Data entries
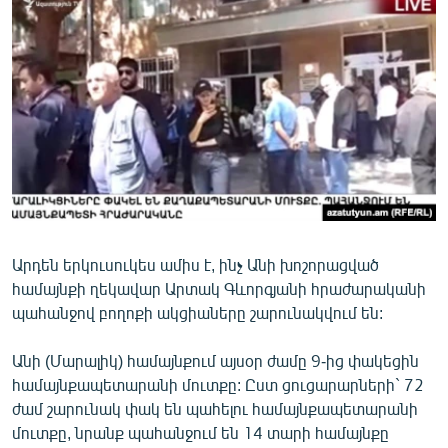
ՄԻՋԱԶԳԱՅԻՆ
ՄՇԱԿՈՒՅԹ
ՍՊՈՐՏ
ՄԵԿՆԱԲԱՆՈՒԹՅՈՒՆ
ՏՏ ԵՒ ԻՆՏԵՐՆԵՏ
ԿՈՐՈՆԱՎԻՐՈՒՍ
ԱՐԽԻՎ
Արդեն երկուսուկես ամիս է, ինչ Անի խոշորացված
ՏԵՍԱՆՅՈՒԹԵՐ
համայնքի ղեկավար Արտակ Գևորգյանի հրաժարականի
ԲԱՆԱՎԵՃ
պահանջով բողոքի ակցիաները շարունակվում են:
ՁԳՏԵԼՈՎ ԼԱՎԱԳՈՒՅՆԻՆ
Անի (Մարալիկ) համայնքում այսօր ժամը 9-ից փակեցին
ՓՈԴՔԱՍԹ
համայնքապետարանի մուտքը: Ըստ ցուցարարների` 72
ժամ շարունակ փակ են պահելու համայնքապետարանի
Հայերեն
մուտքը, նրանք պահանջում են 14 տարի համայնքը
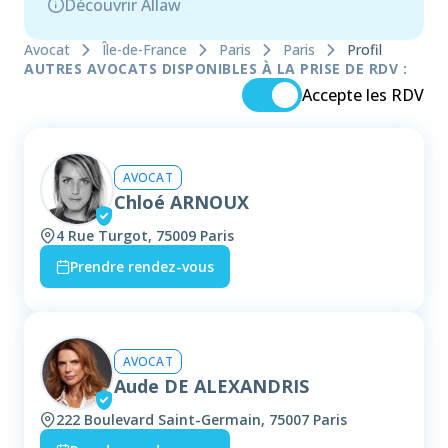
Découvrir Allaw
Avocat
Île-de-France
Paris
Paris
Profil
AUTRES AVOCATS DISPONIBLES À LA PRISE DE RDV :
Accepte les RDV
AVOCAT
Chloé ARNOUX
4 Rue Turgot, 75009 Paris
Prendre rendez-vous
AVOCAT
Aude DE ALEXANDRIS
222 Boulevard Saint-Germain, 75007 Paris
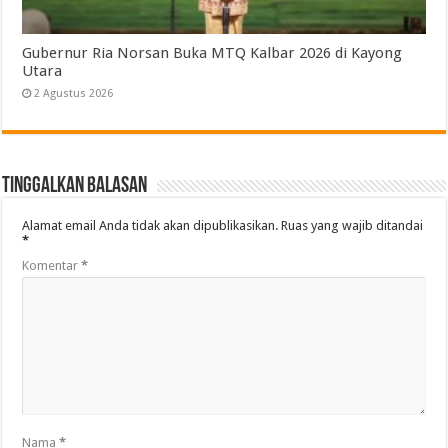
Gubernur Ria Norsan Buka MTQ Kalbar 2026 di Kayong
Utara
2 Agustus 2026
Tinggalkan Balasan
Alamat email Anda tidak akan dipublikasikan.
Ruas yang wajib ditandai
*
Komentar
*
Nama
*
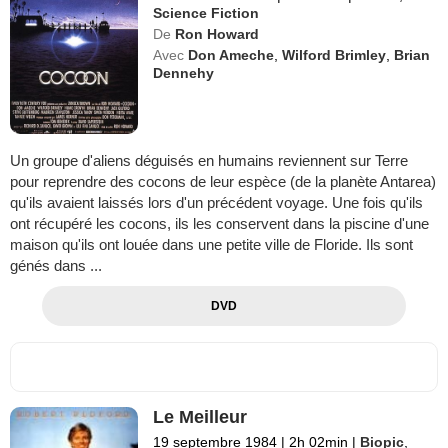
Science Fiction
De
Ron Howard
Avec
Don Ameche
,
Wilford Brimley
,
Brian
Dennehy
Un groupe d'aliens déguisés en humains reviennent sur Terre
pour reprendre des cocons de leur espèce (de la planète Antarea)
qu'ils avaient laissés lors d'un précédent voyage. Une fois qu'ils
ont récupéré les cocons, ils les conservent dans la piscine d'une
maison qu'ils ont louée dans une petite ville de Floride. Ils sont
génés dans ...
DVD
Le Meilleur
19 septembre 1984
|
2h 02min
|
Biopic
,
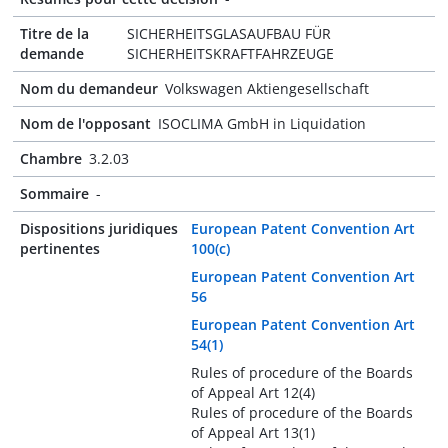
Titre de la
SICHERHEITSGLASAUFBAU FÜR
demande
SICHERHEITSKRAFTFAHRZEUGE
Nom du demandeur
Volkswagen Aktiengesellschaft
Nom de l'opposant
ISOCLIMA GmbH in Liquidation
Chambre
3.2.03
Sommaire
-
Dispositions juridiques
European Patent Convention Art
pertinentes
100(c)
European Patent Convention Art
56
European Patent Convention Art
54(1)
Rules of procedure of the Boards
of Appeal Art 12(4)
Rules of procedure of the Boards
of Appeal Art 13(1)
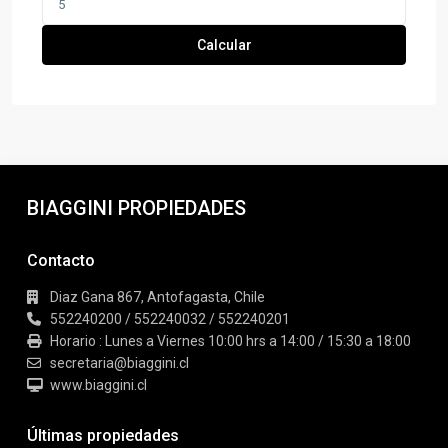
Calcular
BIAGGINI PROPIEDADES
Contacto
Diaz Gana 867, Antofagasta, Chile
552240200 / 552240032 / 552240201
Horario : Lunes a Viernes 10:00 hrs a 14:00 / 15:30 a 18:00
secretaria@biaggini.cl
www.biaggini.cl
Últimas propiedades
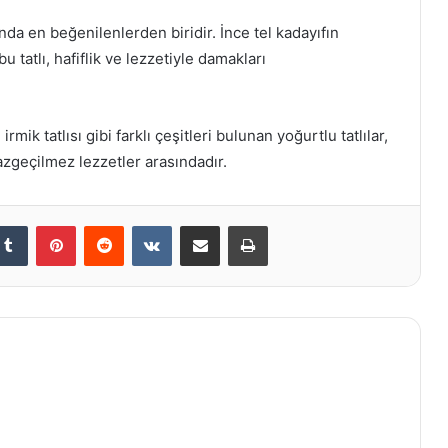
sında en beğenilenlerden biridir. İnce tel kadayıfın
 tatlı, hafiflik ve lezzetiyle damakları
mik tatlısı gibi farklı çeşitleri bulunan yoğurtlu tatlılar,
vazgeçilmez lezzetler arasındadır.
kedIn
Tumblr
Pinterest
Reddit
VKontakte
E-Posta ile paylaş
Yazdır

• Exercise directions:
Among the lines above, which hold the word "cocons"? Report each one.

• Task result:
pour reprendre des cocons de leur espèce (de la planète Antarea)
ont récupéré les cocons, ils les conservent dans la piscine d'une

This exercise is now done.